Agricultural System Modeling – 3 credits (not mandatory): Concepts and Notation. Programming Paradigms: Object Orientation. UML Notation and Diagrams. Design Standards. Framework for developing Complex Agricultural Systems. Decision Support System Project in Agriculture: From Scientific Models to Final Software. Ontology-based simulation applied to soil, water and nutrient management. Modeling nutrient sensors for agricultural applications. Estimation of soil surface parameters through modeling. Modeling and Development of devices for estimating chlorophyll in vegetation. Classification and grouping algorithms in agricultural applications.
Dissertation Supervision I and II – 2 credits (mandatory): Mandatory activity, in each academic period, for every student in the dissertation development phase, defined by the official approval of their Advisor, who will evaluate the student’s performance in this activity. It is also mandatory, before the aforementioned officialization, for students who are not enrolled in any discipline; in this case, guidance and evaluation must be carried out by a Professor approved by the Course Coordinator.
Guided Research – 2 credits (not mandatory): Enable the student to carry out interdisciplinary scientific research work in parallel to the development of the dissertation, together with research groups included in the postgraduate program in applied computing.
Artificial Neural Networks Applied to Agriculture – 2 credits (not mandatory): Introduction, basic concepts of neural networks, perceptron algorithm, least-mean-square algorithm, error backpropagation algorithm, neural network simulators, applications and network modeling artificial neural networks in agriculture and the environment.
Seminars – 2 credits (mandatory): Lectures given by program professors and guests covering various topics in Computing and Agricultural Sciences, Multidisciplinary and Interdisciplinary Research and Integration of Research Projects.

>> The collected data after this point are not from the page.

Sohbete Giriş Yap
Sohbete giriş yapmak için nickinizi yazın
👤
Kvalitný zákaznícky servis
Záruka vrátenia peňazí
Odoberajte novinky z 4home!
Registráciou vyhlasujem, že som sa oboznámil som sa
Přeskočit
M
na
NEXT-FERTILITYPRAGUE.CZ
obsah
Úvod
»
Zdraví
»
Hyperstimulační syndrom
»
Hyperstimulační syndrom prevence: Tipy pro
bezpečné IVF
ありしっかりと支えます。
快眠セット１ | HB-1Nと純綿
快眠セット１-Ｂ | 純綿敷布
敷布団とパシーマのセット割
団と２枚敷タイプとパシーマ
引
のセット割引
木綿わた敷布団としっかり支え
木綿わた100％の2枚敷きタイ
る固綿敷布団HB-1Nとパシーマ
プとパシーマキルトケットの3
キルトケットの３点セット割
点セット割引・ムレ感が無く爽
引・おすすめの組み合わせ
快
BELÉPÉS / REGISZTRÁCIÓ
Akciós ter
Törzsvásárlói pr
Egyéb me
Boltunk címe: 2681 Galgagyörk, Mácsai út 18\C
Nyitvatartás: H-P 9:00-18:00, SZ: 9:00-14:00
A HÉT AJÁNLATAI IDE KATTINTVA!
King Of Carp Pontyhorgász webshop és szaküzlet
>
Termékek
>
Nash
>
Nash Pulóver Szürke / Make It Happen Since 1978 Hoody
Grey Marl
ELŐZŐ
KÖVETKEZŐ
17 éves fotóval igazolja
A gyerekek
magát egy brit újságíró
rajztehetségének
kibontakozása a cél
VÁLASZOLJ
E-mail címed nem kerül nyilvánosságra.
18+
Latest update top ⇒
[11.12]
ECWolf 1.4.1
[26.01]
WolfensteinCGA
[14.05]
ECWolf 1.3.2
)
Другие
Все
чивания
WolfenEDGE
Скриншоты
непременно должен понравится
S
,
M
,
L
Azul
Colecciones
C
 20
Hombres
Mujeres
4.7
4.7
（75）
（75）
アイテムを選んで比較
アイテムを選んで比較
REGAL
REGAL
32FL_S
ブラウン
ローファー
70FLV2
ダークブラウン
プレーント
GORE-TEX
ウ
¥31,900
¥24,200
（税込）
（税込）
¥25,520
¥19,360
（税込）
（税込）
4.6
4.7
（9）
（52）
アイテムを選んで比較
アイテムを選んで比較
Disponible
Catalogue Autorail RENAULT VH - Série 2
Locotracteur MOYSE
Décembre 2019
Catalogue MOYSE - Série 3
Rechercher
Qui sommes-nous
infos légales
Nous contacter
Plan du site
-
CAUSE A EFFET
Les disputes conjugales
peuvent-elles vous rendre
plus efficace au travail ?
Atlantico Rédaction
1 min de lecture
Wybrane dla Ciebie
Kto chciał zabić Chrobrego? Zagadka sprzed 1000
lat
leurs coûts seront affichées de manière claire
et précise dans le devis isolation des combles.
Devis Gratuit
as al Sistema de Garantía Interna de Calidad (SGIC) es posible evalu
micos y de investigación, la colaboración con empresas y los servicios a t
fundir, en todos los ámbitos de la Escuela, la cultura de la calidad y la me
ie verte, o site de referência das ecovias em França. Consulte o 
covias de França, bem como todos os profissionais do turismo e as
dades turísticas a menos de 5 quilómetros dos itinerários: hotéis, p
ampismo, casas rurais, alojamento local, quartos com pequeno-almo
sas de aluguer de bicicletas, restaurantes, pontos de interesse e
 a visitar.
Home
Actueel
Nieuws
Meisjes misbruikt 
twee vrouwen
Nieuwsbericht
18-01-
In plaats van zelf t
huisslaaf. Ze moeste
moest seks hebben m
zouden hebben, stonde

Sensors and Actuators for Agriculture and the Environment – 3 credits (not mandatory): Sensors and characteristics. Conventional sensors. Sensors applied in agriculture. Actuation and power transmission mechanisms in systems. Study of prototypes or systems developed for agriculture and the environment. Other matters relevant to the development and construction of projects.
Simulation Applied to Plant Disease Management – 3 credits (not mandatory): Importance, history and objectives of epidemic simulation. Epidemiology. Agroecological Systems. Control measures for plant diseases. Integrated control of plant diseases.
Topics in Applied Computing – 2 credits (not mandatory): Varied content, according to the interest of the time, focused on topics related to Computing, Data Management and Applications in Agriculture.
Topics in Parallel and Distributed Computing – 2 credits (not mandatory): Tools for carrying out parallel and distributed programming. Discovery and management of distributed resources. Application scaling in distributed environments. Models and measures for evaluating the performance of parallel and distributed computing systems.
Topics in Software Engineering – 2 credits (not mandatory): Topics in Software Engineering varied, according to the interest of the time, focused on topics related to the Development of Information Systems Applied to Agriculture.